Flow rate is velocity times cross-sectional area: Q = V × A, where A = π × ID² ÷ 4. A handy US shortcut is V (ft/s) = 0.4085 × Q (gpm) ÷ ID (in)², so a 2 in inside-diameter pipe carrying 40 gpm runs at about 4.09 ft/s. The flow-rate tab does this and reports gpm, cfs, L/s and m³/s at once. Always use the true inside diameter, not the nominal pipe label.

Why do I need the actual inside diameter and not the nominal pipe size?

Nominal pipe size is a trade label, not the bore. The real inside diameter depends on material, wall thickness and schedule, and can differ from the nominal number by a noticeable amount. Because diameter is raised to roughly the 4.87 power in the friction equations, a small diameter error turns into a large flow or head-loss error — the single most common mistake people make. This tool never guesses an inside diameter from a nominal size; you enter the real bore and it works from that.

What is the Hazen-Williams formula for friction loss in a pipe?

In US units the head loss per 100 ft is h₁₀₀ = 0.2083 × (100 ÷ C)^1.852 × Q^1.852 ÷ d^4.8655, with Q in gpm and d in inches; total loss is h₁₀₀ × L ÷ 100. In SI it's h_f = 10.67 × L × Q^1.852 ÷ (C^1.852 × d^4.87), with Q in m³/s, d and L in metres. C is the roughness coefficient: higher for smooth new plastic, lower for old rough metal. The tool shows the worked figure so you can check it by hand.

When should I use Darcy-Weisbach or Manning instead of Hazen-Williams?

Hazen-Williams is empirical and valid only for water at ordinary temperatures (about 40–75 °F) flowing at roughly 2–10 ft/s. For air, gas, hot water, oil, glycol or slurry, or velocities outside that band, use Darcy-Weisbach, which takes roughness and viscosity and works for any fluid. For gravity flow that doesn't fill the pipe, like a drain or culvert, use Manning. The calculator warns when Hazen-Williams is pushed outside its valid range and points to the other methods.

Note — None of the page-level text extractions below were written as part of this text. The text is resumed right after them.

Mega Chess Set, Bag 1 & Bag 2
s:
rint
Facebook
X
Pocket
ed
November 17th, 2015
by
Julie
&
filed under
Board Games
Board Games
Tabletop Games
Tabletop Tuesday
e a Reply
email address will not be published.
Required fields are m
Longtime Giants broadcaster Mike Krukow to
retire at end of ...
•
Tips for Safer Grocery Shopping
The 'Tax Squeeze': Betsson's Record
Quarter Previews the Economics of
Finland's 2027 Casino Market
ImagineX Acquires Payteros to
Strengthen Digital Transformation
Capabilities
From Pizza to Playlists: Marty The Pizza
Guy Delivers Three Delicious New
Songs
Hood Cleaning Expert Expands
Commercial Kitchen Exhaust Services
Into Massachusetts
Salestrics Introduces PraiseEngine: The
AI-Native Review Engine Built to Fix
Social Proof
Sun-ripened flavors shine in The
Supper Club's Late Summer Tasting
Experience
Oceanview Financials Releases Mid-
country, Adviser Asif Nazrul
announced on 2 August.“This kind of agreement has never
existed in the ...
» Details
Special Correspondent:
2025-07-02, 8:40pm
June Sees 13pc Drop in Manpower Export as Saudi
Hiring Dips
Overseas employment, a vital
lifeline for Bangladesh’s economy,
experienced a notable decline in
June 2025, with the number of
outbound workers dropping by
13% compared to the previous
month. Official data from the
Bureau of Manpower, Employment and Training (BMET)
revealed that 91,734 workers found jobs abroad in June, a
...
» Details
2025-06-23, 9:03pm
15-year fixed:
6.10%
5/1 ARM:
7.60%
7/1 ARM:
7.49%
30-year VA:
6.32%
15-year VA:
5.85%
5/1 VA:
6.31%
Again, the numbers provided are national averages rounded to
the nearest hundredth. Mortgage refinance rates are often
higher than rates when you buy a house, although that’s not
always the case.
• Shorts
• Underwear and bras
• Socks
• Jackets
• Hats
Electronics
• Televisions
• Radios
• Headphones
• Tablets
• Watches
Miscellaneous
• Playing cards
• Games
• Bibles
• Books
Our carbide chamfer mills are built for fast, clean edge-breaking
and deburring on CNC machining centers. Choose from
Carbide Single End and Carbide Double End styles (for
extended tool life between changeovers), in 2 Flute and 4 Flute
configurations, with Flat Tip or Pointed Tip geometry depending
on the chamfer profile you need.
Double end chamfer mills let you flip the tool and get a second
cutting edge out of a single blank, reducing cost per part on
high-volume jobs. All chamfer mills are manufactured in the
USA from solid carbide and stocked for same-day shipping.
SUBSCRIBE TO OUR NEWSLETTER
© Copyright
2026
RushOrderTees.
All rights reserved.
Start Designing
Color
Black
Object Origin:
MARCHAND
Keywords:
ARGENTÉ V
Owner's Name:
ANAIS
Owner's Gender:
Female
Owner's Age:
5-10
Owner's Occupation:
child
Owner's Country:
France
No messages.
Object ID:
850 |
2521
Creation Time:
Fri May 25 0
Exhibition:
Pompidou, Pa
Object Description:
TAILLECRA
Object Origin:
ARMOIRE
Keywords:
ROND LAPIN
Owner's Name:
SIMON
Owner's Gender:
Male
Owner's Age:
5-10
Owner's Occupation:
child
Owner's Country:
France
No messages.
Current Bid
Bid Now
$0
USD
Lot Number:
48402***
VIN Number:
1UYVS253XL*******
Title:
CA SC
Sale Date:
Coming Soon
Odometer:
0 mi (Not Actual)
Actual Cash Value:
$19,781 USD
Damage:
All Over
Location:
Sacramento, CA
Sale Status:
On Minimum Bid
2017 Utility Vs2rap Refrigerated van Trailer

What is a good water velocity in a pipe?

Common rules of thumb are roughly 4–8 ft/s for cold water service, about 3–5 ft/s for hot water (lower above about 140 °F to limit erosion), up to about 10 ft/s for general commercial flow, and 10–15 ft/s for short-duration fire flow. Too slow can leave air trapped; too fast brings noise, water hammer and erosion. These are general guidelines, not a code requirement, and the tool flags where your velocity falls.

Does this calculator include fitting and valve losses?

Only if you ask it to, and clearly labelled as separate. The main result is straight-pipe friction loss. Real systems also lose head at valves, bends, entrances, exits and other fittings (minor losses), and gain or lose head with elevation — these aren't part of the straight-pipe figure. The optional minor-loss add lets you enter a sum of K-factors or an equivalent length and reports that loss on its own, so you can see what's pipe and what's fittings.

Is this pipe flow calculator free and private?

Yes. It's free, needs no signup or download, and runs entirely in your browser, so nothing you enter leaves your device. You can copy a shareable link that reopens the calculator with your method, inside diameter, flow and length already filled in.